Dropout cost get nan

print_himanshu · June 10, 2022, 5:33am

I was trying to implement the dropout model in the format of Andrew-NG deep_learning course-1 week-4. Data is used of deep-learning course-2 week-1 regularization assignment

“dropout_project.ipynb” is the main project file where when I ran it after 1500 iterations, the cost become nan
“deep_nn.py” and “dropout_and_regularization.py” are the helper function file.
I had tested my implementation for all the bugs

And I have also one doubt, does the “d” variable change every iteration or fixed constant for every iteration. In my implementation I have kept the value of d1 and d2 to be fixed by recalling np.random.seed(1) at the start of the iteration.

Please someone help me

deep_nn.py (10.2 KB)
dropout_and_regularization.py (6.9 KB)
dropout_project.ipynb (21.4 KB)

Cost Error:

aL min-max analysis after every 100 iterations of different models. The max value of the aL in the dropout model becomes 1 after 700 iteration
After 1500 iteration the min value of aL = 0, max value of aL = 1 which results in cost error and daL zero divide error

Screenshot 2022-06-10 1751441730×649 34 KB

balaji.ambresh · June 10, 2022, 5:40am

Please click my name and message your notebook as an attachment.

balaji.ambresh · June 10, 2022, 6:13am

Hi Himanshu,
Thank you for the notebook.
Please move your original post to general discussions topic since your concern is not directly related to course assignments.
Someone with the bandwidth to help out on your personal project(s) will contact you and look at your code.

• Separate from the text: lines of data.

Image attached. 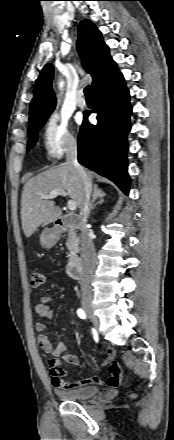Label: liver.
Instances as JSON below:
<instances>
[{
  "label": "liver",
  "instance_id": "liver-1",
  "mask_svg": "<svg viewBox=\"0 0 174 440\" xmlns=\"http://www.w3.org/2000/svg\"><path fill=\"white\" fill-rule=\"evenodd\" d=\"M92 184L93 174L86 171ZM61 189L74 200L81 209L84 192L81 179L72 164L64 163L31 178L23 188L21 198L22 229L26 237H30L40 225H48L56 221L62 214L54 201L42 199L52 191Z\"/></svg>",
  "mask_w": 174,
  "mask_h": 440
}]
</instances>
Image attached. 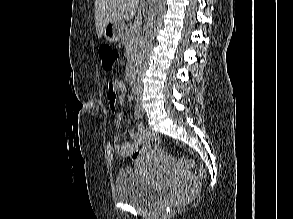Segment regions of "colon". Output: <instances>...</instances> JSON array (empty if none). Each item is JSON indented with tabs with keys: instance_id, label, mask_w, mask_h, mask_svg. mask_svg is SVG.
<instances>
[{
	"instance_id": "5ec220e1",
	"label": "colon",
	"mask_w": 293,
	"mask_h": 219,
	"mask_svg": "<svg viewBox=\"0 0 293 219\" xmlns=\"http://www.w3.org/2000/svg\"><path fill=\"white\" fill-rule=\"evenodd\" d=\"M100 58L103 68L106 71H112L118 63L119 54L115 49L106 45L100 49ZM159 144V135L154 132H148L143 149L134 151L132 154V159H137L143 152L150 151L156 148ZM178 164L181 168H184L187 171L195 172L200 179H205L207 177L205 168L196 165L193 160L187 157H180Z\"/></svg>"
}]
</instances>
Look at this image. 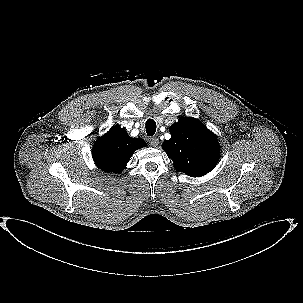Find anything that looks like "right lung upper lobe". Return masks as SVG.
I'll use <instances>...</instances> for the list:
<instances>
[{
    "instance_id": "cb5924a9",
    "label": "right lung upper lobe",
    "mask_w": 303,
    "mask_h": 303,
    "mask_svg": "<svg viewBox=\"0 0 303 303\" xmlns=\"http://www.w3.org/2000/svg\"><path fill=\"white\" fill-rule=\"evenodd\" d=\"M146 145L143 139L132 138L123 128L114 126L98 138L94 144L92 156L101 170L120 173L126 168L132 154Z\"/></svg>"
}]
</instances>
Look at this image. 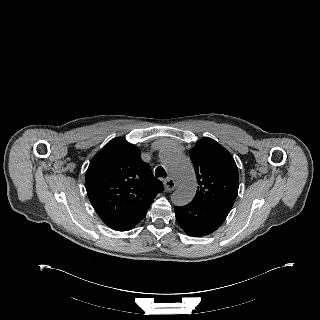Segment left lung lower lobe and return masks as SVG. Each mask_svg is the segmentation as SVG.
<instances>
[{"mask_svg":"<svg viewBox=\"0 0 320 320\" xmlns=\"http://www.w3.org/2000/svg\"><path fill=\"white\" fill-rule=\"evenodd\" d=\"M174 210L180 227L193 237L205 236L214 232L229 213L195 201L182 207H174Z\"/></svg>","mask_w":320,"mask_h":320,"instance_id":"left-lung-lower-lobe-1","label":"left lung lower lobe"}]
</instances>
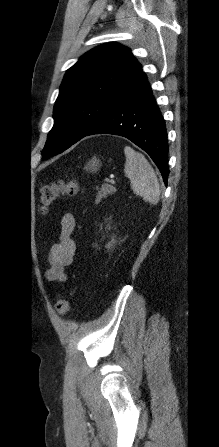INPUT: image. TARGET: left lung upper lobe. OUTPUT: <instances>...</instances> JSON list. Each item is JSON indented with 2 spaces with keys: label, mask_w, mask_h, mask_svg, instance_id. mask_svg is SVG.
<instances>
[{
  "label": "left lung upper lobe",
  "mask_w": 219,
  "mask_h": 447,
  "mask_svg": "<svg viewBox=\"0 0 219 447\" xmlns=\"http://www.w3.org/2000/svg\"><path fill=\"white\" fill-rule=\"evenodd\" d=\"M130 50L101 45L67 70L54 106V126L42 152L47 159L82 139L117 103L141 73Z\"/></svg>",
  "instance_id": "left-lung-upper-lobe-1"
}]
</instances>
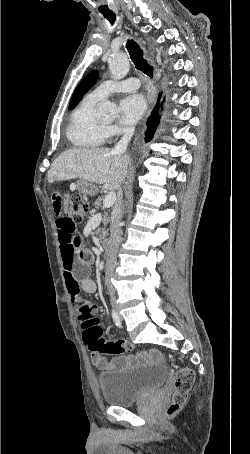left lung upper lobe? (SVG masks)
<instances>
[{
	"mask_svg": "<svg viewBox=\"0 0 250 454\" xmlns=\"http://www.w3.org/2000/svg\"><path fill=\"white\" fill-rule=\"evenodd\" d=\"M97 72L93 71L89 73L82 81L81 83L77 86L75 89L73 96L71 98L70 104H69V109H73L80 99L85 95V93L94 85L97 79Z\"/></svg>",
	"mask_w": 250,
	"mask_h": 454,
	"instance_id": "1",
	"label": "left lung upper lobe"
}]
</instances>
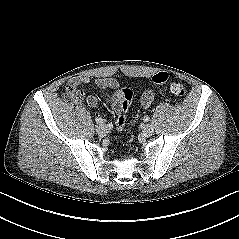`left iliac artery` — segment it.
Returning <instances> with one entry per match:
<instances>
[{"mask_svg":"<svg viewBox=\"0 0 239 239\" xmlns=\"http://www.w3.org/2000/svg\"><path fill=\"white\" fill-rule=\"evenodd\" d=\"M149 119H150V118H149L148 116H145V117H144V121H145V122H148Z\"/></svg>","mask_w":239,"mask_h":239,"instance_id":"left-iliac-artery-1","label":"left iliac artery"}]
</instances>
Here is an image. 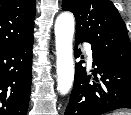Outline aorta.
I'll return each instance as SVG.
<instances>
[{
    "label": "aorta",
    "instance_id": "762f6f07",
    "mask_svg": "<svg viewBox=\"0 0 131 115\" xmlns=\"http://www.w3.org/2000/svg\"><path fill=\"white\" fill-rule=\"evenodd\" d=\"M75 20L71 13H61L55 22L57 90L67 94L74 81L73 34Z\"/></svg>",
    "mask_w": 131,
    "mask_h": 115
}]
</instances>
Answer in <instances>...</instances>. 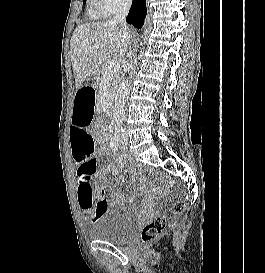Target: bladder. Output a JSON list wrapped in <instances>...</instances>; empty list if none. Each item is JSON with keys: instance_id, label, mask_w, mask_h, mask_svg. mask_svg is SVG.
Listing matches in <instances>:
<instances>
[{"instance_id": "obj_1", "label": "bladder", "mask_w": 265, "mask_h": 273, "mask_svg": "<svg viewBox=\"0 0 265 273\" xmlns=\"http://www.w3.org/2000/svg\"><path fill=\"white\" fill-rule=\"evenodd\" d=\"M139 223L138 214L126 209H114L101 213L88 229V235L98 241L122 244L135 235Z\"/></svg>"}]
</instances>
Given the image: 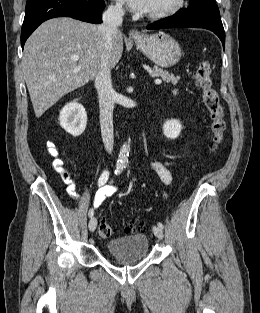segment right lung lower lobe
<instances>
[{"instance_id": "98d812e1", "label": "right lung lower lobe", "mask_w": 260, "mask_h": 313, "mask_svg": "<svg viewBox=\"0 0 260 313\" xmlns=\"http://www.w3.org/2000/svg\"><path fill=\"white\" fill-rule=\"evenodd\" d=\"M103 0H27L21 30L22 48L30 34L45 20L54 17H72L85 22L101 23Z\"/></svg>"}]
</instances>
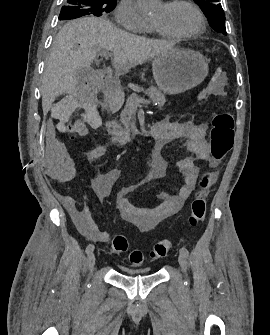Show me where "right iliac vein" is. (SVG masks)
Segmentation results:
<instances>
[{
    "instance_id": "obj_1",
    "label": "right iliac vein",
    "mask_w": 270,
    "mask_h": 335,
    "mask_svg": "<svg viewBox=\"0 0 270 335\" xmlns=\"http://www.w3.org/2000/svg\"><path fill=\"white\" fill-rule=\"evenodd\" d=\"M95 264V255L93 252H91L88 256V265L89 268L92 270Z\"/></svg>"
}]
</instances>
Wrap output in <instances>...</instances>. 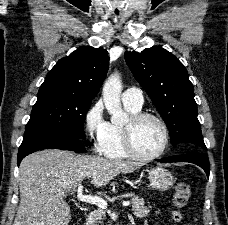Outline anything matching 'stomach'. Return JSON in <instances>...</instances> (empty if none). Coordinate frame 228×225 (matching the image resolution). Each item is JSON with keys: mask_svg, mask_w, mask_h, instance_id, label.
<instances>
[{"mask_svg": "<svg viewBox=\"0 0 228 225\" xmlns=\"http://www.w3.org/2000/svg\"><path fill=\"white\" fill-rule=\"evenodd\" d=\"M150 187L157 189V191H168L174 185V177L169 171L162 169V167H153L149 171Z\"/></svg>", "mask_w": 228, "mask_h": 225, "instance_id": "0dacf381", "label": "stomach"}]
</instances>
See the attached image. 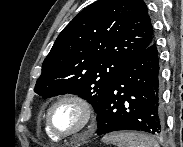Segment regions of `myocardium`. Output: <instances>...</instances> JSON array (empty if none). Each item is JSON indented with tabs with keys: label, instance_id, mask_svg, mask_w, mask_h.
Returning <instances> with one entry per match:
<instances>
[{
	"label": "myocardium",
	"instance_id": "1",
	"mask_svg": "<svg viewBox=\"0 0 183 147\" xmlns=\"http://www.w3.org/2000/svg\"><path fill=\"white\" fill-rule=\"evenodd\" d=\"M63 102H73V103L77 104L81 108V110L83 111V114H84V120H83V124L81 125V127L73 132L65 133V134L56 132L51 123V113H52L53 109L57 105H59L60 103H63ZM45 120H46V127H47L48 131L55 138L62 140V139H68V138L77 136V135L81 134L82 132H84L86 129H88L95 121V113H94V108H93L91 102L88 99H86L85 97H83L81 95H77V94H66V95H63V96L59 97L58 99H56L49 106L47 113H46Z\"/></svg>",
	"mask_w": 183,
	"mask_h": 147
}]
</instances>
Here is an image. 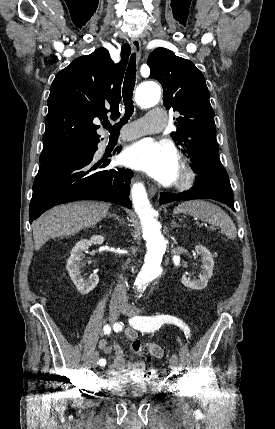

I’ll leave you with one tip. You can get away with building a keras sequential model and still use dropout / dense and other layers. Look at this link to construct your model. Don’t worry about backpropagation. It’s implicitly taken care of by tensorflow.

Cheers.

paulinpaloalto · June 10, 2022, 3:26pm

Hi, Himanshu.

I have not looked at your code, but one point to make is that perfectly correct code can get NaN for the cost with either sigmoid or softmax output if the activation value “saturates” to exactly 0 or 1. You can add some logic to your cost calculations to check for that case and avoid getting NaN. Here’s a thread which discusses that.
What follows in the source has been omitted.